[Work to complete]
Transcribe each record exactly; skip any picture.

[Records]
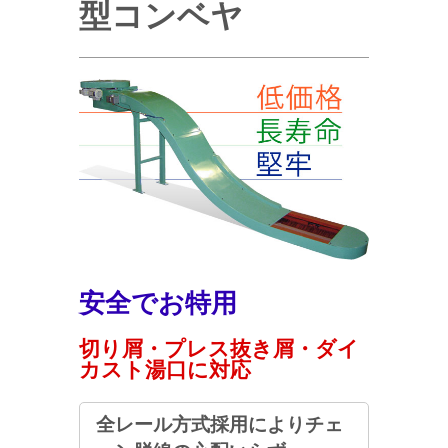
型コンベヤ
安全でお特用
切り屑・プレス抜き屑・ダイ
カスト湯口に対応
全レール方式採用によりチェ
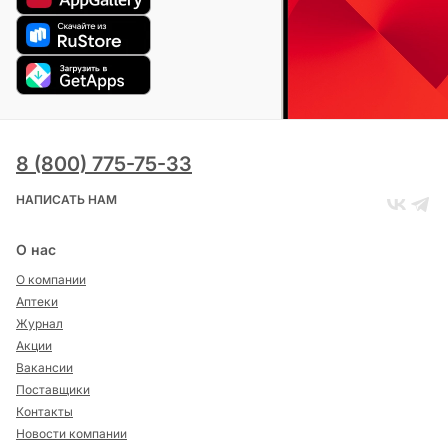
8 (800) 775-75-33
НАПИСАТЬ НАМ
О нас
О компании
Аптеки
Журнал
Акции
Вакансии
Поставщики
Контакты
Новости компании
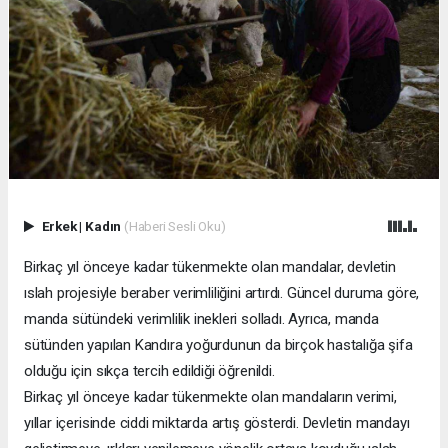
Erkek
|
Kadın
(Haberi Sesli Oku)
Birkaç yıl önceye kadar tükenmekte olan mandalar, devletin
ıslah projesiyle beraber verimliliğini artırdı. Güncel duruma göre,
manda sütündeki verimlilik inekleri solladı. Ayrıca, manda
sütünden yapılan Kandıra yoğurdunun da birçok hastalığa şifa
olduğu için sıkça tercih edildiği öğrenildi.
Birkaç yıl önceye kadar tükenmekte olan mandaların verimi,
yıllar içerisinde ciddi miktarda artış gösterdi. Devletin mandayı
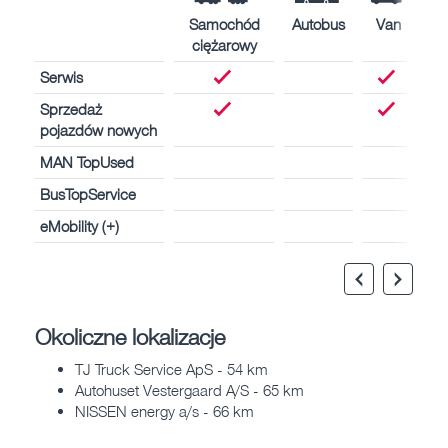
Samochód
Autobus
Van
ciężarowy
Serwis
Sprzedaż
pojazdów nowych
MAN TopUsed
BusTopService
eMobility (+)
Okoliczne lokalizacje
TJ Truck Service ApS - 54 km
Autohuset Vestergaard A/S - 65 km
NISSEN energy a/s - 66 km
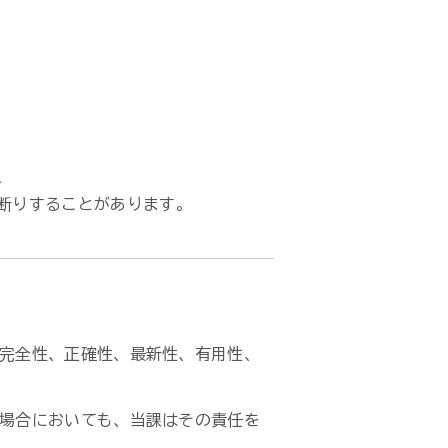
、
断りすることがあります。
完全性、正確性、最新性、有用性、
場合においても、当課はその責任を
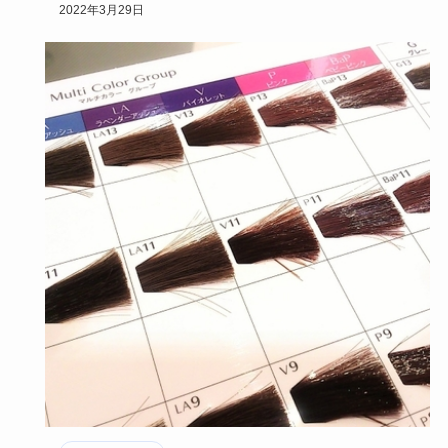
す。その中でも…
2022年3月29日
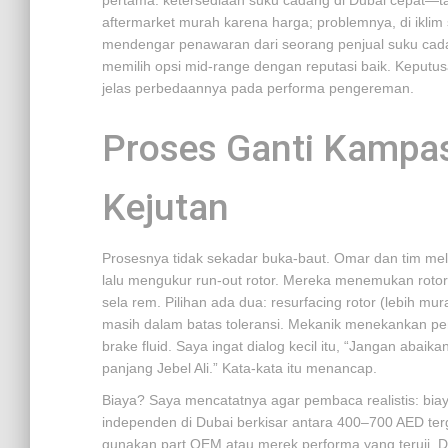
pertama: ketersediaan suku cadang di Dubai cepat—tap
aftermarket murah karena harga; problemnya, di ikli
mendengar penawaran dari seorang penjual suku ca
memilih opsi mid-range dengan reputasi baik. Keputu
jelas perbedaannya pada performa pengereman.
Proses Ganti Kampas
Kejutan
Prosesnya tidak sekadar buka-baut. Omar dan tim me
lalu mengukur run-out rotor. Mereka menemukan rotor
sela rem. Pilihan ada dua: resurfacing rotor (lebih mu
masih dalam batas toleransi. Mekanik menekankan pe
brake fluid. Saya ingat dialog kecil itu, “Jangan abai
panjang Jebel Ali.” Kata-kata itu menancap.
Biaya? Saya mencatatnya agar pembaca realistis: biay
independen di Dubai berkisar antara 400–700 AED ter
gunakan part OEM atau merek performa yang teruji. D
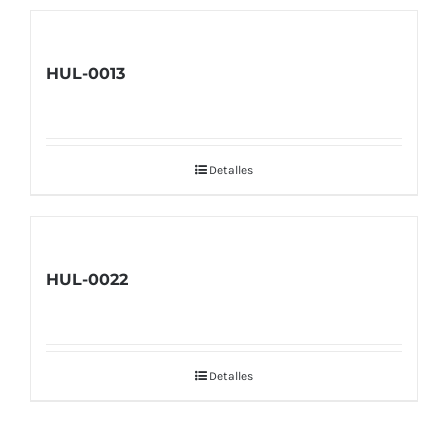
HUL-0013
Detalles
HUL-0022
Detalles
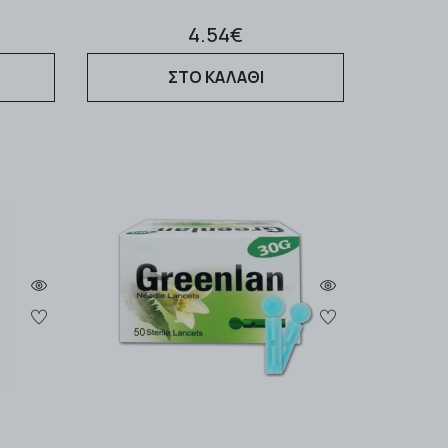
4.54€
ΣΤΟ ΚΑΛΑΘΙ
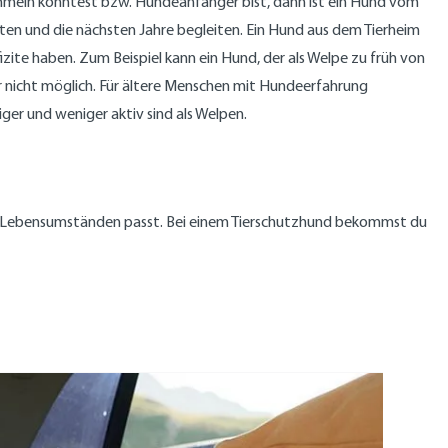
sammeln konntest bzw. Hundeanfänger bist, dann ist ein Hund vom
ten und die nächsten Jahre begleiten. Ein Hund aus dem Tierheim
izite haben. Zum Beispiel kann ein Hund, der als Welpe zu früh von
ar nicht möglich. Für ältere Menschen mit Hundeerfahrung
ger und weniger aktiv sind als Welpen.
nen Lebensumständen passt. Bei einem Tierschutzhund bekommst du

[Exercise solution]
型コンベヤ
安全でお特用
切り屑・プレス抜き屑・ダイ
カスト湯口に対応
全レール方式採用によりチェ
8 (800) 775-75-33
НАПИСАТЬ НАМ
О нас
О компании
Аптеки
Журнал
Акции
Вакансии
Поставщики
Контакты
Новости компании
Erkek
|
Kadın
(Haberi Sesli Oku)
Birkaç yıl önceye kadar tükenmekte olan mandalar, devletin
ıslah projesiyle beraber verimliliğini artırdı. Güncel duruma göre,
manda sütündeki verimlilik inekleri solladı. Ayrıca, manda
sütünden yapılan Kandıra yoğurdunun da birçok hastalığa şifa
olduğu için sıkça tercih edildiği öğrenildi.
Birkaç yıl önceye kadar tükenmekte olan mandaların verimi,
yıllar içerisinde ciddi miktarda artış gösterdi. Devletin mandayı
Samochód
Autobus
Van
ciężarowy
Serwis
Sprzedaż
pojazdów nowych
MAN TopUsed
BusTopService
eMobility (+)
Okoliczne lokalizacje
TJ Truck Service ApS - 54 km
Autohuset Vestergaard A/S - 65 km
NISSEN energy a/s - 66 km
、
断りすることがあります。
完全性、正確性、最新性、有用性、
場合においても、当課はその責任を
す。その中でも…
2022年3月29日
pertama: ketersediaan suku cadang di Dubai cepat—tap
aftermarket murah karena harga; problemnya, di ikli
mendengar penawaran dari seorang penjual suku ca
memilih opsi mid-range dengan reputasi baik. Keputu
jelas perbedaannya pada performa pengereman.
Proses Ganti Kampas
Kejutan
Prosesnya tidak sekadar buka-baut. Omar dan tim me
lalu mengukur run-out rotor. Mereka menemukan rotor
sela rem. Pilihan ada dua: resurfacing rotor (lebih mu
masih dalam batas toleransi. Mekanik menekankan pe
brake fluid. Saya ingat dialog kecil itu, “Jangan abai
panjang Jebel Ali.” Kata-kata itu menancap.
Biaya? Saya mencatatnya agar pembaca realistis: biay
independen di Dubai berkisar antara 400–700 AED ter
gunakan part OEM atau merek performa yang teruji. D
HUL-0013
Detalles
HUL-0022
Detalles
4.54€
ΣΤΟ ΚΑΛΑΘΙ
sammeln konntest bzw. Hundeanfänger bist, dann ist ein Hund vom
ten und die nächsten Jahre begleiten. Ein Hund aus dem Tierheim
izite haben. Zum Beispiel kann ein Hund, der als Welpe zu früh von
ar nicht möglich. Für ältere Menschen mit Hundeerfahrung
ger und weniger aktiv sind als Welpen.
nen Lebensumständen passt. Bei einem Tierschutzhund bekommst du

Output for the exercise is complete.